• [ASSIGNMENT]: The lines to reproduce from the material below are those from the one containing "Designed for macOS, enhanced" through the one containing "lattsburgh at the", both included; write them out exactly and add nothing.

• [INFORMATION SHOWN]:

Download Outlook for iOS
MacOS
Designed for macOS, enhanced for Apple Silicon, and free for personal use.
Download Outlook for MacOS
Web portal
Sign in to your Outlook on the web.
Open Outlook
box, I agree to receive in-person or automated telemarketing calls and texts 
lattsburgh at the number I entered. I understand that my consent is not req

---

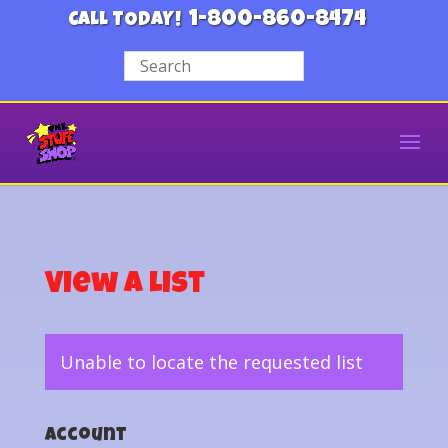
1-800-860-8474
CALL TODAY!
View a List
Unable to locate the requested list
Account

• [SOLUTION FOR THIS PROBLEM]:
Designed for macOS, enhanced for Apple Silicon, and free for personal use.
Download Outlook for MacOS
Web portal
Sign in to your Outlook on the web.
Open Outlook
box, I agree to receive in-person or automated telemarketing calls and texts 
lattsburgh at the number I entered. I understand that my consent is not req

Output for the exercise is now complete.